The Government Chief Medical Officer, Dr Grace Magembe, addresses MUHAS delegates during Rare disease forum recently in Dar es Salaam. PHOTO | COURTESY
Dar es Salaam. Tanzania is intensifying efforts to confront the growing burden of rare diseases, with the government urging stronger collaboration between universities, hospitals and research institutions to improve diagnosis, treatment and policy response.
Health experts say that although each rare disease affects a relatively small number of people, collectively they pose a significant public health challenge that remains largely under-recognised in many developing countries.
Globally, more than 7,000 rare diseases have been identified, affecting an estimated 300 million people worldwide, equivalent to about 3.5 to 5.9 percent of the global population.
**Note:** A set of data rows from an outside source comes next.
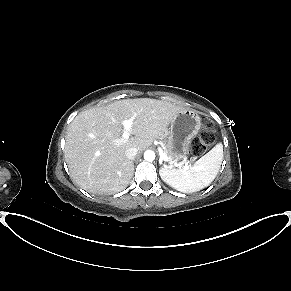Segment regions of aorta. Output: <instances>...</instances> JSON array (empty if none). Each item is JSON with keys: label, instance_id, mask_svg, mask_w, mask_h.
Instances as JSON below:
<instances>
[{"label": "aorta", "instance_id": "762f6f07", "mask_svg": "<svg viewBox=\"0 0 291 291\" xmlns=\"http://www.w3.org/2000/svg\"><path fill=\"white\" fill-rule=\"evenodd\" d=\"M144 159H145L146 161H149V162L154 161V160H155V152L152 151V150H146V151L144 152Z\"/></svg>", "mask_w": 291, "mask_h": 291}]
</instances>
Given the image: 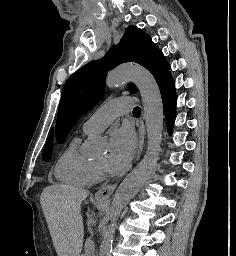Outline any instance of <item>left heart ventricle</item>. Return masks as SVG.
Masks as SVG:
<instances>
[{
	"mask_svg": "<svg viewBox=\"0 0 236 256\" xmlns=\"http://www.w3.org/2000/svg\"><path fill=\"white\" fill-rule=\"evenodd\" d=\"M104 160H105V156L103 155V156H101V157L98 159L97 163L102 164V163L104 162Z\"/></svg>",
	"mask_w": 236,
	"mask_h": 256,
	"instance_id": "left-heart-ventricle-1",
	"label": "left heart ventricle"
}]
</instances>
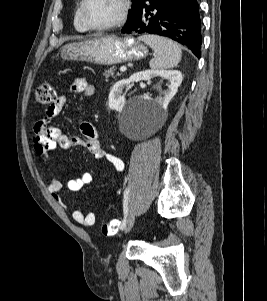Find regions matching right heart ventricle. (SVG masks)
<instances>
[{
    "mask_svg": "<svg viewBox=\"0 0 267 301\" xmlns=\"http://www.w3.org/2000/svg\"><path fill=\"white\" fill-rule=\"evenodd\" d=\"M80 4H81V1L78 2L77 6H76L75 13H74L73 24H74V28L77 31H79V32H86L87 29L83 25V23L81 21V18H80Z\"/></svg>",
    "mask_w": 267,
    "mask_h": 301,
    "instance_id": "1",
    "label": "right heart ventricle"
}]
</instances>
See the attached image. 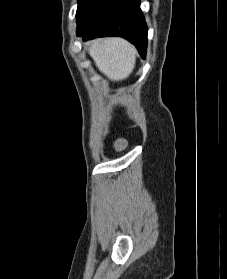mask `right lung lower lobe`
Instances as JSON below:
<instances>
[{
    "label": "right lung lower lobe",
    "mask_w": 227,
    "mask_h": 279,
    "mask_svg": "<svg viewBox=\"0 0 227 279\" xmlns=\"http://www.w3.org/2000/svg\"><path fill=\"white\" fill-rule=\"evenodd\" d=\"M148 28L140 0H92L77 19V36L84 40L119 36L136 46L145 58Z\"/></svg>",
    "instance_id": "98d812e1"
}]
</instances>
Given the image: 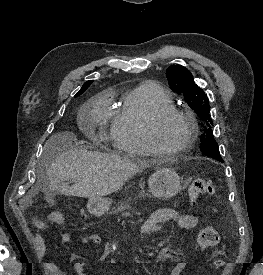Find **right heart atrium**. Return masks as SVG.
<instances>
[{"mask_svg": "<svg viewBox=\"0 0 263 275\" xmlns=\"http://www.w3.org/2000/svg\"><path fill=\"white\" fill-rule=\"evenodd\" d=\"M105 99H100L95 108H94V115H95V119L100 122L102 125H104L107 121V116L105 113ZM103 136H105V134L103 133Z\"/></svg>", "mask_w": 263, "mask_h": 275, "instance_id": "obj_1", "label": "right heart atrium"}]
</instances>
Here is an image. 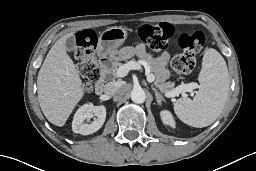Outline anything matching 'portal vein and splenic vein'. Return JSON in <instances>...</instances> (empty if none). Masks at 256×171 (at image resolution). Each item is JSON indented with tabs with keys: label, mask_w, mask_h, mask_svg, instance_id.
Segmentation results:
<instances>
[{
	"label": "portal vein and splenic vein",
	"mask_w": 256,
	"mask_h": 171,
	"mask_svg": "<svg viewBox=\"0 0 256 171\" xmlns=\"http://www.w3.org/2000/svg\"><path fill=\"white\" fill-rule=\"evenodd\" d=\"M141 65L146 68V77L148 82H153L155 80V76L150 73L149 66L145 61H131L129 63L121 65L117 70V77H125L130 70L140 69ZM197 87L195 83H188L181 86L176 87L174 90L165 93L166 97H175L181 93L190 92L191 94L194 93V89Z\"/></svg>",
	"instance_id": "1"
}]
</instances>
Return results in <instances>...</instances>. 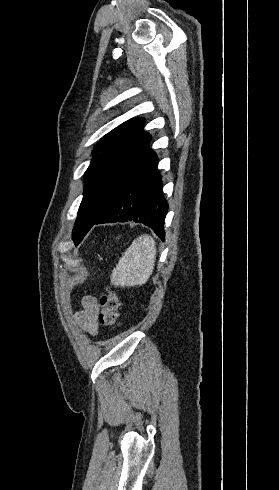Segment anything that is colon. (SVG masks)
Here are the masks:
<instances>
[{"instance_id":"obj_1","label":"colon","mask_w":279,"mask_h":490,"mask_svg":"<svg viewBox=\"0 0 279 490\" xmlns=\"http://www.w3.org/2000/svg\"><path fill=\"white\" fill-rule=\"evenodd\" d=\"M98 321L101 325L114 327L121 322V301L117 293L111 289L105 290L100 296Z\"/></svg>"}]
</instances>
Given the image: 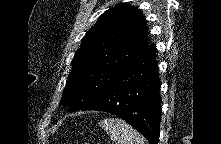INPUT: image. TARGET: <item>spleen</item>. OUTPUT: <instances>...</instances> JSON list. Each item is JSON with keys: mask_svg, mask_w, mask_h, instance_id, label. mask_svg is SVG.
I'll use <instances>...</instances> for the list:
<instances>
[{"mask_svg": "<svg viewBox=\"0 0 221 144\" xmlns=\"http://www.w3.org/2000/svg\"><path fill=\"white\" fill-rule=\"evenodd\" d=\"M99 124L116 144H145L142 135L122 119L105 118Z\"/></svg>", "mask_w": 221, "mask_h": 144, "instance_id": "3e777b00", "label": "spleen"}]
</instances>
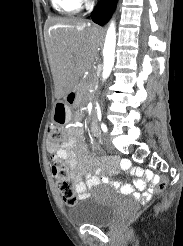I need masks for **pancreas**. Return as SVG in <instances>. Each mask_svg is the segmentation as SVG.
Wrapping results in <instances>:
<instances>
[{
  "label": "pancreas",
  "instance_id": "obj_1",
  "mask_svg": "<svg viewBox=\"0 0 183 246\" xmlns=\"http://www.w3.org/2000/svg\"><path fill=\"white\" fill-rule=\"evenodd\" d=\"M81 88H82V85L79 86V89H81Z\"/></svg>",
  "mask_w": 183,
  "mask_h": 246
}]
</instances>
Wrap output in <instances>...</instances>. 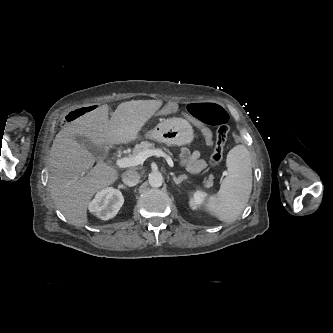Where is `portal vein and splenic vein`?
Wrapping results in <instances>:
<instances>
[{
    "label": "portal vein and splenic vein",
    "mask_w": 333,
    "mask_h": 333,
    "mask_svg": "<svg viewBox=\"0 0 333 333\" xmlns=\"http://www.w3.org/2000/svg\"><path fill=\"white\" fill-rule=\"evenodd\" d=\"M150 156L164 157L170 167L174 166L172 159L162 150L152 149L145 150L138 153L136 156L124 157L116 161V165L120 168L133 167L143 164V162Z\"/></svg>",
    "instance_id": "1"
}]
</instances>
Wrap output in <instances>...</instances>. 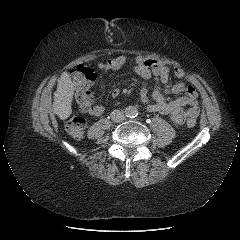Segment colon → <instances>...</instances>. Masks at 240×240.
<instances>
[{
    "label": "colon",
    "instance_id": "colon-1",
    "mask_svg": "<svg viewBox=\"0 0 240 240\" xmlns=\"http://www.w3.org/2000/svg\"><path fill=\"white\" fill-rule=\"evenodd\" d=\"M71 78L75 88V98L81 109L89 112L92 108L93 98L90 92V86L96 76L91 66L77 65L71 70ZM188 127L196 125L195 118H188L186 122ZM86 129V120L80 115L71 116L66 122V130L75 140H81Z\"/></svg>",
    "mask_w": 240,
    "mask_h": 240
}]
</instances>
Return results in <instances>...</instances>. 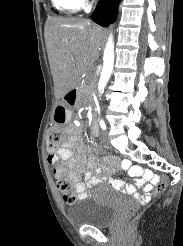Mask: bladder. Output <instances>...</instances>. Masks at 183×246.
I'll use <instances>...</instances> for the list:
<instances>
[{
  "instance_id": "1",
  "label": "bladder",
  "mask_w": 183,
  "mask_h": 246,
  "mask_svg": "<svg viewBox=\"0 0 183 246\" xmlns=\"http://www.w3.org/2000/svg\"><path fill=\"white\" fill-rule=\"evenodd\" d=\"M117 204L113 190L98 184L85 199L68 210V218L77 226H107L115 216Z\"/></svg>"
}]
</instances>
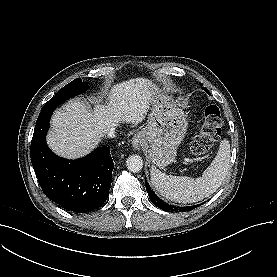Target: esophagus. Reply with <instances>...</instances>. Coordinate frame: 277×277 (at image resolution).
Wrapping results in <instances>:
<instances>
[{"mask_svg":"<svg viewBox=\"0 0 277 277\" xmlns=\"http://www.w3.org/2000/svg\"><path fill=\"white\" fill-rule=\"evenodd\" d=\"M144 144V138L142 137L141 134H135L134 137L132 138V146L135 149H140Z\"/></svg>","mask_w":277,"mask_h":277,"instance_id":"obj_1","label":"esophagus"}]
</instances>
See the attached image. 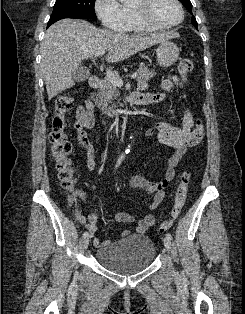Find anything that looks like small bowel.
<instances>
[{
    "instance_id": "1",
    "label": "small bowel",
    "mask_w": 245,
    "mask_h": 314,
    "mask_svg": "<svg viewBox=\"0 0 245 314\" xmlns=\"http://www.w3.org/2000/svg\"><path fill=\"white\" fill-rule=\"evenodd\" d=\"M174 85L184 87V83L176 76H169L161 82V88L164 92L169 91ZM140 89L144 99L139 103L149 105L162 102L166 95L164 92H147L148 84L140 83ZM186 97V96H185ZM77 121L75 123L76 139L79 147L85 152L87 167L90 170L96 168L95 150L91 144L87 130L95 125V118L92 112V104L86 102L80 105L76 111ZM204 130L199 119H196L191 110L186 108L183 114L182 127H174L167 122H158L153 128L146 131V136L156 137L162 144L168 145L173 149L172 154L166 162V170L163 177L159 181H149L142 175H135L128 181V187L137 189L144 195L155 194L153 202L148 206L149 210L155 209L165 199V188L173 180L175 169L186 153L188 148L197 145L202 139ZM114 221L118 223H134L136 218L126 212H116L112 215ZM156 223V217L152 214L145 215L137 222L135 232L138 235H143L150 227ZM98 216L90 214L87 218V228L92 236L97 230ZM130 234L129 230H123L120 233L121 237H126ZM109 243L98 238L94 239V245L100 246Z\"/></svg>"
}]
</instances>
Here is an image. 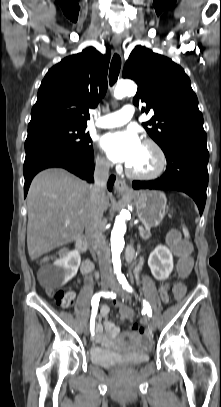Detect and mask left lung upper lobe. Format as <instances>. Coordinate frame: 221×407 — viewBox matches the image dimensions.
Here are the masks:
<instances>
[{
	"label": "left lung upper lobe",
	"mask_w": 221,
	"mask_h": 407,
	"mask_svg": "<svg viewBox=\"0 0 221 407\" xmlns=\"http://www.w3.org/2000/svg\"><path fill=\"white\" fill-rule=\"evenodd\" d=\"M136 81L133 103H146L142 112L151 114L143 123L151 138L166 151L172 140L183 133H203V116L198 99L184 70L171 59L137 46L131 52L122 73Z\"/></svg>",
	"instance_id": "5c2ea615"
}]
</instances>
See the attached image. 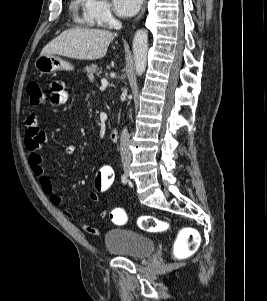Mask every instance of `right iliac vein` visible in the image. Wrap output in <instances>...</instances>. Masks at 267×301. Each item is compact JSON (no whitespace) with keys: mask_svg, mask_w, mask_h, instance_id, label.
Here are the masks:
<instances>
[{"mask_svg":"<svg viewBox=\"0 0 267 301\" xmlns=\"http://www.w3.org/2000/svg\"><path fill=\"white\" fill-rule=\"evenodd\" d=\"M124 172H125L126 175L129 174V172H130V166L129 165L124 166Z\"/></svg>","mask_w":267,"mask_h":301,"instance_id":"right-iliac-vein-1","label":"right iliac vein"}]
</instances>
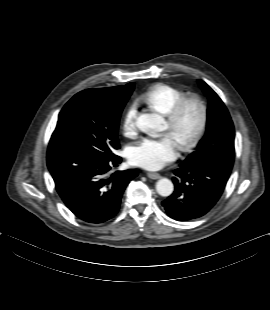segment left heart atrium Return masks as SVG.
<instances>
[{"mask_svg":"<svg viewBox=\"0 0 270 310\" xmlns=\"http://www.w3.org/2000/svg\"><path fill=\"white\" fill-rule=\"evenodd\" d=\"M179 152L176 140L169 134L160 138L144 139L131 147L128 158L131 164L146 170H157L174 161Z\"/></svg>","mask_w":270,"mask_h":310,"instance_id":"left-heart-atrium-1","label":"left heart atrium"}]
</instances>
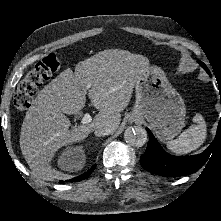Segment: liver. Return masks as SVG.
Masks as SVG:
<instances>
[{
  "label": "liver",
  "instance_id": "liver-1",
  "mask_svg": "<svg viewBox=\"0 0 221 221\" xmlns=\"http://www.w3.org/2000/svg\"><path fill=\"white\" fill-rule=\"evenodd\" d=\"M149 66L148 58L126 50L100 51L68 68L46 85L26 112L20 148L35 177L46 181L64 179L51 160L63 146L83 141L98 126L119 127L138 76ZM99 110L93 121L69 129L65 114L79 113L86 93Z\"/></svg>",
  "mask_w": 221,
  "mask_h": 221
}]
</instances>
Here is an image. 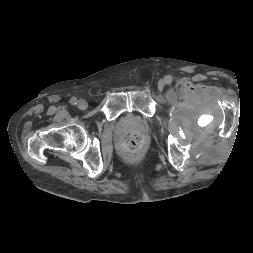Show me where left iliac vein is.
Masks as SVG:
<instances>
[{
    "mask_svg": "<svg viewBox=\"0 0 253 253\" xmlns=\"http://www.w3.org/2000/svg\"><path fill=\"white\" fill-rule=\"evenodd\" d=\"M164 85H165V83H164V81H159V83H158V88L160 89V90H162L163 88H164Z\"/></svg>",
    "mask_w": 253,
    "mask_h": 253,
    "instance_id": "1",
    "label": "left iliac vein"
}]
</instances>
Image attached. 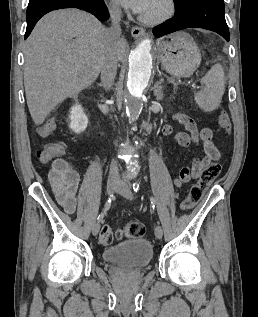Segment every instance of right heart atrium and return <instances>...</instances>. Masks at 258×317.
<instances>
[{"instance_id":"1","label":"right heart atrium","mask_w":258,"mask_h":317,"mask_svg":"<svg viewBox=\"0 0 258 317\" xmlns=\"http://www.w3.org/2000/svg\"><path fill=\"white\" fill-rule=\"evenodd\" d=\"M112 8H113L114 10H116V9H117L115 5H113V6H112Z\"/></svg>"}]
</instances>
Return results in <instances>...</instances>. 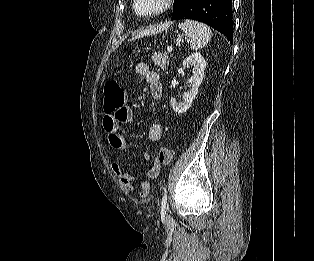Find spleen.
Instances as JSON below:
<instances>
[{"mask_svg": "<svg viewBox=\"0 0 314 261\" xmlns=\"http://www.w3.org/2000/svg\"><path fill=\"white\" fill-rule=\"evenodd\" d=\"M178 27L190 38V47L195 51L205 47L212 38L210 27L198 21L186 20Z\"/></svg>", "mask_w": 314, "mask_h": 261, "instance_id": "1", "label": "spleen"}]
</instances>
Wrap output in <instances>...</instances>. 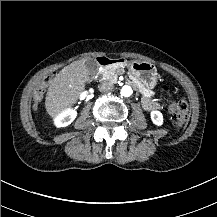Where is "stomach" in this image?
<instances>
[{"label":"stomach","instance_id":"0dacf381","mask_svg":"<svg viewBox=\"0 0 217 217\" xmlns=\"http://www.w3.org/2000/svg\"><path fill=\"white\" fill-rule=\"evenodd\" d=\"M132 74L148 88L153 89L157 84L158 74L156 66L146 61H132L128 63Z\"/></svg>","mask_w":217,"mask_h":217}]
</instances>
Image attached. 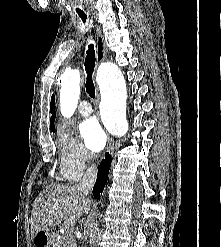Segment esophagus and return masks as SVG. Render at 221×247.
I'll return each instance as SVG.
<instances>
[{
  "mask_svg": "<svg viewBox=\"0 0 221 247\" xmlns=\"http://www.w3.org/2000/svg\"><path fill=\"white\" fill-rule=\"evenodd\" d=\"M107 54V49L105 46V42H104V37L102 35V32L100 31L99 28H97V53H96V60L97 63H101ZM98 98V95H97ZM107 150L112 153L114 151V140L112 139V137H110L108 135V146H107Z\"/></svg>",
  "mask_w": 221,
  "mask_h": 247,
  "instance_id": "1",
  "label": "esophagus"
}]
</instances>
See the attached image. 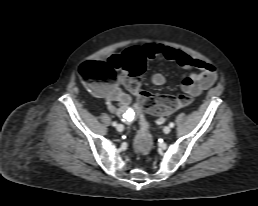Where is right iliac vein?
<instances>
[{"instance_id": "obj_1", "label": "right iliac vein", "mask_w": 258, "mask_h": 206, "mask_svg": "<svg viewBox=\"0 0 258 206\" xmlns=\"http://www.w3.org/2000/svg\"><path fill=\"white\" fill-rule=\"evenodd\" d=\"M116 129L117 131L122 132L124 130V126L122 124H118Z\"/></svg>"}]
</instances>
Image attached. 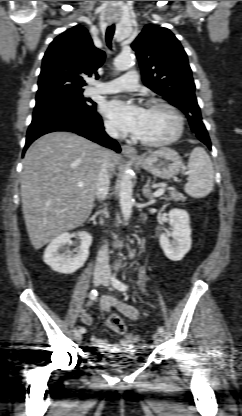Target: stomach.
I'll return each mask as SVG.
<instances>
[{"label": "stomach", "mask_w": 242, "mask_h": 416, "mask_svg": "<svg viewBox=\"0 0 242 416\" xmlns=\"http://www.w3.org/2000/svg\"><path fill=\"white\" fill-rule=\"evenodd\" d=\"M137 162L143 169L161 179H170L177 175L182 167L179 154L167 147L143 155Z\"/></svg>", "instance_id": "0dacf381"}]
</instances>
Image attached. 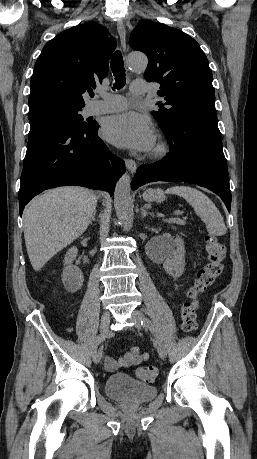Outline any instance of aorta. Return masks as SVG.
Here are the masks:
<instances>
[{
	"mask_svg": "<svg viewBox=\"0 0 257 459\" xmlns=\"http://www.w3.org/2000/svg\"><path fill=\"white\" fill-rule=\"evenodd\" d=\"M147 63V57L143 54L132 53L128 57V67L132 71L145 69ZM130 183V176L125 173L118 180L114 192V207L124 230H129L133 223L134 213L130 196Z\"/></svg>",
	"mask_w": 257,
	"mask_h": 459,
	"instance_id": "762f6f07",
	"label": "aorta"
}]
</instances>
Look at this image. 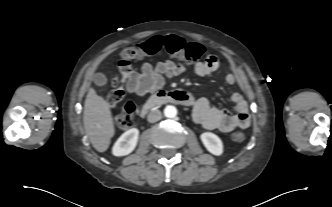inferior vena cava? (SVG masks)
Instances as JSON below:
<instances>
[{
    "instance_id": "obj_1",
    "label": "inferior vena cava",
    "mask_w": 332,
    "mask_h": 207,
    "mask_svg": "<svg viewBox=\"0 0 332 207\" xmlns=\"http://www.w3.org/2000/svg\"><path fill=\"white\" fill-rule=\"evenodd\" d=\"M162 118V114L159 110H152L149 112L148 116H147V120L150 123H154L159 121Z\"/></svg>"
}]
</instances>
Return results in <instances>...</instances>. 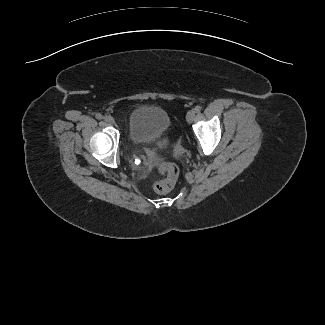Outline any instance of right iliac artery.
<instances>
[{
    "mask_svg": "<svg viewBox=\"0 0 325 325\" xmlns=\"http://www.w3.org/2000/svg\"><path fill=\"white\" fill-rule=\"evenodd\" d=\"M102 118H103V117H102V115H101L100 113L96 114V119L101 120Z\"/></svg>",
    "mask_w": 325,
    "mask_h": 325,
    "instance_id": "1",
    "label": "right iliac artery"
}]
</instances>
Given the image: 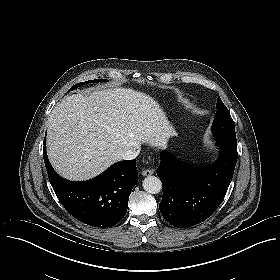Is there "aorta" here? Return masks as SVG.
Masks as SVG:
<instances>
[{"label":"aorta","mask_w":280,"mask_h":280,"mask_svg":"<svg viewBox=\"0 0 280 280\" xmlns=\"http://www.w3.org/2000/svg\"><path fill=\"white\" fill-rule=\"evenodd\" d=\"M143 188L146 192L150 194H157L162 189V183L158 177L155 176H147L143 180Z\"/></svg>","instance_id":"762f6f07"}]
</instances>
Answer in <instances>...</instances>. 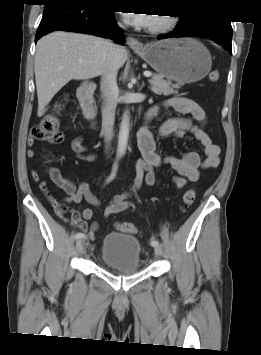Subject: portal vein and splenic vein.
<instances>
[{
    "mask_svg": "<svg viewBox=\"0 0 261 355\" xmlns=\"http://www.w3.org/2000/svg\"><path fill=\"white\" fill-rule=\"evenodd\" d=\"M80 62H82V61L80 60ZM144 76H145V77H151V76H152V73L149 72V71H145V72H144Z\"/></svg>",
    "mask_w": 261,
    "mask_h": 355,
    "instance_id": "obj_1",
    "label": "portal vein and splenic vein"
}]
</instances>
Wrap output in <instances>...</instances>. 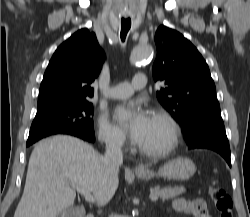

Many of these conditions are genetic, chronic and life-threatening, with about half of patients being children.
Despite this growing burden, nearly 95 percent of rare diseases still lack effective treatment, largely due to limited research investment and the complexity of diagnosing such conditions. In Tanzania, health authorities estimate that around six percent of the population could be living with at least one rare disease, translating to millions of people whose conditions often remain undiagnosed or poorly managed.
Common rare diseases reported in the country include sickle cell disease, hemophilia, autism spectrum disorder, systemic lupus erythematosus and Gaucher disease. Speaking during the Rare Diseases Scientific Conference at Muhimbili University of Health and Allied Sciences (MUHAS) in Dar es Salaam, on March 8, 2026, Chief Medical Officer, Dr Grace Maghembe, said stronger research collaboration will be critical in helping Tanzania understand the scale of the problem and design effective interventions.
“These diseases may appear rare individually, but when combined they affect a significant number of people,” she said. “Without research, we cannot generate the evidence needed to guide policy, improve diagnosis and strengthen treatment services.”
Dr Maghembe directed institutions such as MUHAS and the Muhimbili Medical Research Institute (MIMRI) to deepen collaboration in scientific research, particularly in areas such as genetic studies, early diagnosis and specialised treatment.
She also emphasised the government’s commitment to strengthening specialised healthcare services by investing in infrastructure, training and advanced medical expertise.
A key focus, she said, is encouraging universities to produce more specialised experts capable of diagnosing and treating rare diseases, an area where Tanzania currently faces a serious shortage of specialists.
“We want our universities to train more super-specialists who can handle complex and rare conditions locally instead of forcing patients to seek treatment abroad,” she noted.
Experts attending the conference said delayed diagnosis remains one of the biggest challenges facing patients with rare diseases.
Acting Vice Chancellor of MUHAS, Prof Emmanuel Balandya, said many patients spend years moving between hospitals before receiving an accurate diagnosis. “Rare diseases are complex and often mimic other common illnesses, which makes diagnosis difficult, especially where specialised testing and genetic services are limited,” he said.
Studies show, according to Prof Balandya, that most global medical data on rare diseases has been collected from populations outside Africa, leaving significant knowledge gaps about how these conditions affect African communities.
He said that improving research networks across hospitals, universities and global institutions could help build a stronger evidence base and accelerate the development of treatments. Dr Maghembe said the government is already strengthening referral systems to ensure that patients with rare diseases can be identified early and linked to specialised care.
For instance, more than 200 healthcare providers across 14 health facilities have been trained to establish hemophilia treatment units, with services expected to expand to all regional referral hospitals by the 2026/27 financial year.
“At the same time, treatment services for sickle cell disease have been expanded to nearly all regions and are now available in more than 80 percent of district hospitals nationwide,” she said.
Experts say tackling rare diseases will require a multi-sector approach, where researchers generate evidence, hospitals improve diagnosis and treatment, and communities increase awareness to encourage early health-seeking behaviour.
Civil society organisations are also playing a growing role in raising awareness and supporting patients.
Advocacy groups such as the Ali Kimara Rare Disease Foundation have been working to highlight the challenges faced by patients and to promote stronger collaboration between government, researchers and healthcare providers.